THÉÂTRE  DE  MARIONNETTES
 
 
 LA MORALE EN BATON


d'après Louis MOURGUET - 1874 - domaine public

Pochade en un acte

PERSONNAGES :

GUIGNOL.
MADELON, sa femme.
GNAFRON, savetier.
GONNIVET, rentier.

Place publique : À gauche, la maison de Guignol.

SCÈNE PREMIÈRE

GONNIVET, seul. - Revoir mon Lyon ! Je pleure comme un veau !... Revoir ma rue du Plat, où j'étais autrefois si bien dans mon assiette !... Pendant cette longue absence, si les édifices se sont embellis, les hommes ne se sont pas rajeunis... De mes bons camarades, plus d'un sans doute manque à l'appel ; et, dans ces quartiers transformés, comment les retrouver ?... Si j'avais au moins sous la main mon brave, mon bon serviteur Guignol, si dévoué... mieux que personne il me renseignerait ; mais lui-même qu'est-il devenu ?



SCÈNE  II

GONNIVET, GNAFRON 


GNAFRON, chantant.
« Montons à Saint-Just, bombanciers...
Montons aux Quatr' Colonnes... »


GONNIVET. - Cette voix ! je ne me trompe pas... Gnafron...

GNAFRON - Mais, oui, Gnaffron, savetier, regrolleur, médecin de la chaussure humaine.
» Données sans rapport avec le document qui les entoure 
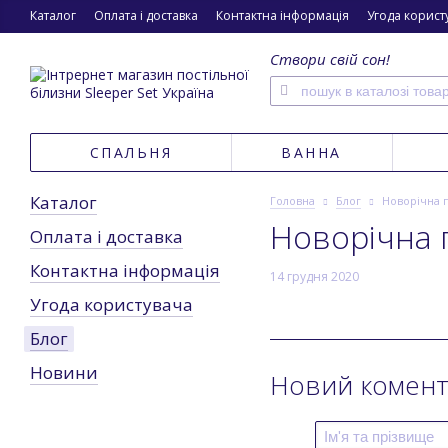
Каталог
Оплата і доставка
Контактна інформація
Угода корист
Створи свій сон!
СПАЛЬНЯ
ВАННА
Каталог
Головна
Блог
Новорічна п
Новорічна 
Оплата і доставка
Контактна інформація
14 грудня 2020
Угода користувача
Блог
Новини
Новий комен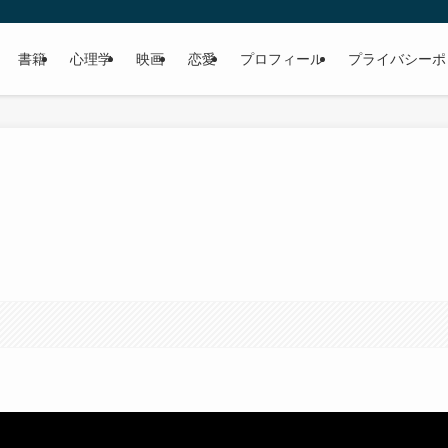
書籍
心理学
映画
恋愛
プロフィール
プライバシーポ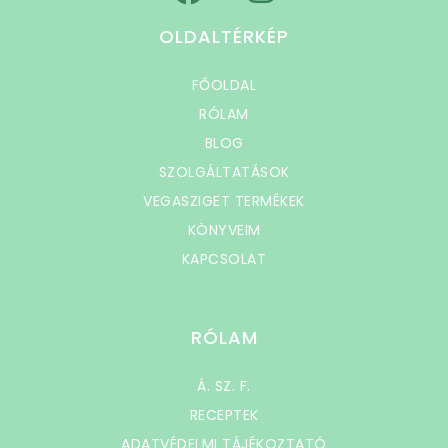
OLDALTÉRKÉP
FŐOLDAL
RÓLAM
BLOG
SZOLGÁLTATÁSOK
VEGASZIGET TERMÉKEK
KÖNYVEIM
KAPCSOLAT
RÓLAM
Á. SZ. F.
RECEPTEK
ADATVÉDELMI TÁJÉKOZTATÓ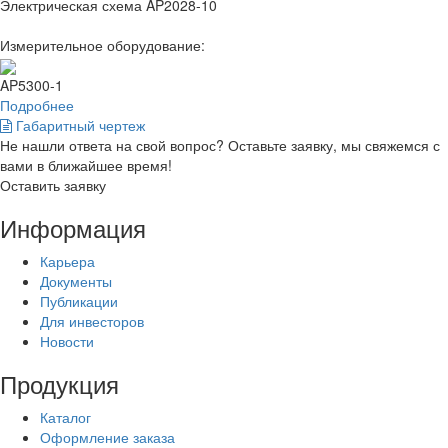
Электрическая схема AP2028-10
Измерительное оборудование:
AP5300-1
Подробнее
Габаритный чертеж
Не нашли ответа на свой вопрос? Оставьте заявку, мы свяжемся с
вами в ближайшее время!
Оставить заявку
Информация
Карьера
Документы
Публикации
Для инвесторов
Новости
Продукция
Каталог
Оформление заказа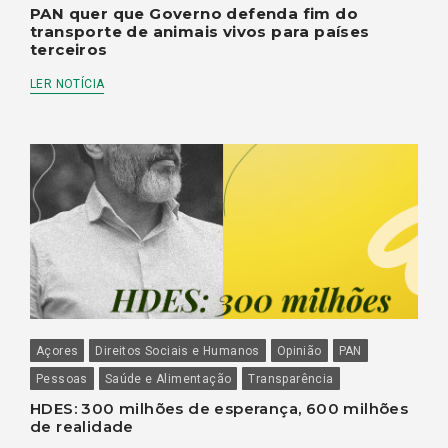
PAN quer que Governo defenda fim do
transporte de animais vivos para países
terceiros
LER NOTÍCIA
Açores
Direitos Sociais e Humanos
Opinião
PAN
Pessoas
Saúde e Alimentação
Transparência
HDES: 300 milhões de esperança, 600 milhões
de realidade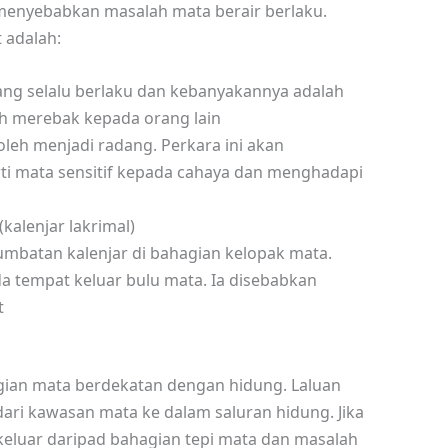
menyebabkan masalah mata berair berlaku.
 adalah:
ang selalu berlaku dan kebanyakannya adalah
h merebak kepada orang lain
oleh menjadi radang. Perkara ini akan
i mata sensitif kepada cahaya dan menghadapi
kalenjar lakrimal)
umbatan kalenjar di bahagian kelopak mata.
da tempat keluar bulu mata. Ia disebabkan
t
agian mata berdekatan dengan hidung. Laluan
ari kawasan mata ke dalam saluran hidung. Jika
 keluar daripad bahagian tepi mata dan masalah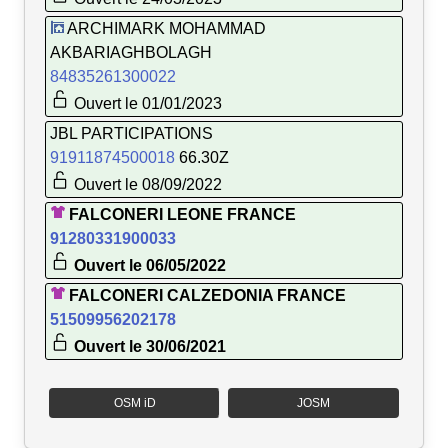
ARCHIMARK MOHAMMAD
AKBARIAGHBOLAGH
84835261300022
Ouvert le 01/01/2023
JBL PARTICIPATIONS
91911874500018
66.30Z
Ouvert le 08/09/2022
FALCONERI LEONE FRANCE
91280331900033
Ouvert le 06/05/2022
FALCONERI CALZEDONIA FRANCE
51509956202178
Ouvert le 30/06/2021
OSM iD
JOSM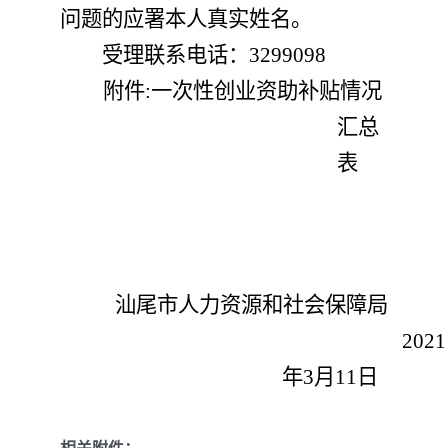
问题的应署本人真实姓名。
受理联系电话：
3299098
附件
:
一次性创业资助
补贴情况
汇总
表
汕尾市人力资源和社会保障局
202
1
年
3
月
11
日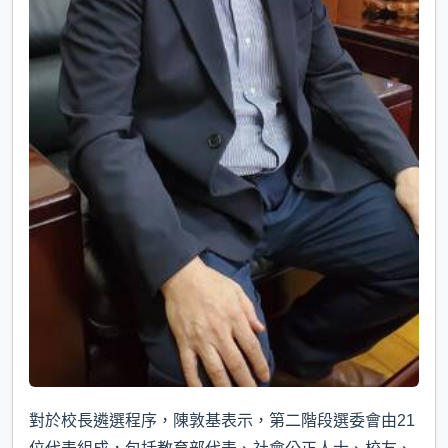
對於校長遴選程序，陳敦基表示，第二階段選委會由21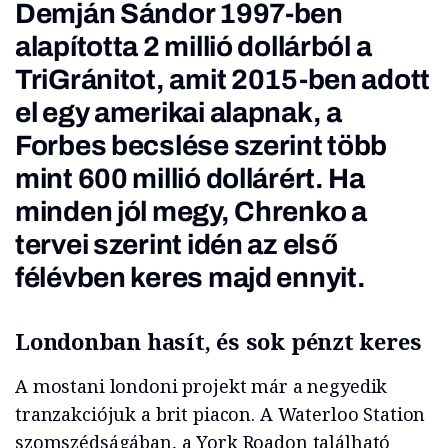
Demján Sándor 1997-ben
alapította 2 millió dollárból a
TriGránitot, amit 2015-ben adott
el egy amerikai alapnak, a
Forbes becslése szerint több
mint 600 millió dollárért. Ha
minden jól megy, Chrenko a
tervei szerint idén az első
félévben keres majd ennyit.
Londonban hasít, és sok pénzt keres
A mostani londoni projekt már a negyedik
tranzakciójuk a brit piacon. A Waterloo Station
szomszédságában, a York Roadon található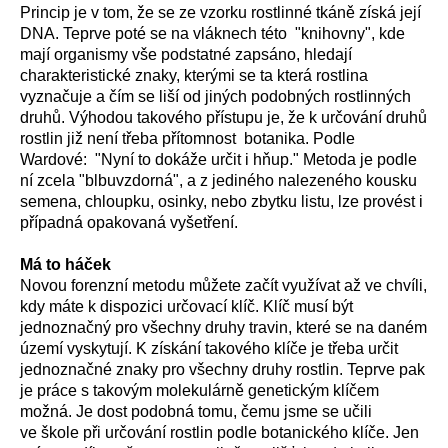
Princip je v tom, že se ze vzorku rostlinné tkáně získá její
DNA. Teprve poté se na vláknech této "knihovny", kde
mají organismy vše podstatné zapsáno, hledají
charakteristické znaky, kterými se ta která rostlina
vyznačuje a čím se liší od jiných podobných rostlinných
druhů. Výhodou takového přístupu je, že k určování druhů
rostlin již není třeba přítomnost botanika. Podle
Wardové: "Nyní to dokáže určit i hňup." Metoda je podle
ní zcela "blbuvzdorná", a z jediného nalezeného kousku
semena, chloupku, osinky, nebo zbytku listu, lze provést i
případná opakovaná vyšetření.
Má to háček
Novou forenzní metodu můžete začít využívat až ve chvíli,
kdy máte k dispozici určovací klíč. Klíč musí být
jednoznačný pro všechny druhy travin, které se na daném
území vyskytují. K získání takového klíče je třeba určit
jednoznačné znaky pro všechny druhy rostlin. Teprve pak
je práce s takovým molekulárně genetickým klíčem
možná. Je dost podobná tomu, čemu jsme se učili
ve škole při určování rostlin podle botanického klíče. Jen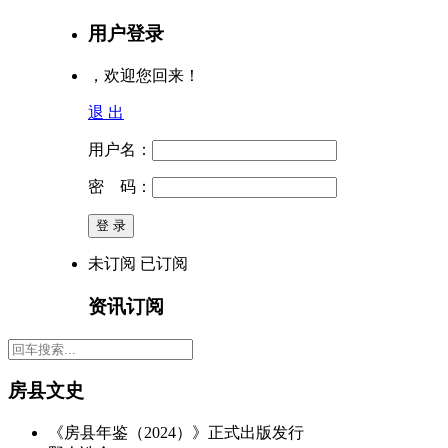
用户登录
，欢迎您回来！
退 出
用户名：
密 码：
未订阅
已订阅
资讯订阅
房县文史
《房县年鉴（2024）》正式出版发行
Tiens, mais, bourgeois, laissez-moi donc vous, reluquer... C'est-y pas à m'sieur Gonnivet, l'ex-patron de...

GONNIVET. - Ton cousin Guignol ! Où est-il ?

GNAFRON, pleurnichant. - Mort !

GONNIVET. - Si jeune !... Ah !

GNAFRON. - Quand je dis mort... c'est enterré que je veux dire.

GONNIVET. - Comment ?

GNAFRON. - Il est marié...

GONNIVET. - Quoi ?...

GNAFRON. - Avec une chipie, une harpie, un rhinocéros de femme qui mène mon pauvre Guignol par l'endroit qui renifle, lui fait balayer la chambre, vider les équevilles, écumer la soupe, torcher le môme... et qui le bat... comme plâtre.

GONNIVET. - Elle le bat ? Ah! Ah ! Ah ! je voudrais bien voir ça... Tiens, va me le chercher, dis-lui que je l'attends à mon hôtel, rue Écorche-Bœuf.

GNAFRON - Oh ! pour ça, non, merci ; allez-y vous-même, sa tigresse de Madelon me tirerait les yeux...

GONNIVET. - Tu n'es donc plus ce gone de Lyon que j'ai connu jadis plein de vaillance ?... Va le chercher, te dis-je !... amène-le, coûte que coûte, et je vous montrerai à tous deux une racine merveilleuse, que je rapporte du Mexique et qui rend douces les femmes les plus enragées...

GNAFRON. - Bourgeois, donnez-moi-n'en tout d' suite.

GONNIVET.- Tiens !... ma racine, c'est cette canne... elle peut se remplacer au besoin par un manche à balai.

GNAFRON. - Ah ! Ah ! Ah ! compris, bourgeois, j'y cours, et je vous rapporte mon Guignol mort ou vif ! Ah ! Ah !

GONNIVET. - Je vous attends tous deux à déjeuner ; tu sais, à mon hôtel !...

GNAFRON. - Rue Écorche-Boeuf !... ma payse y tient la Souillorde.

GONNIVET. - À bientôt ! (Il sort.)


SCÈNE  III


GNAFRON, MADELON,  GUIGNOL, à la cantonade.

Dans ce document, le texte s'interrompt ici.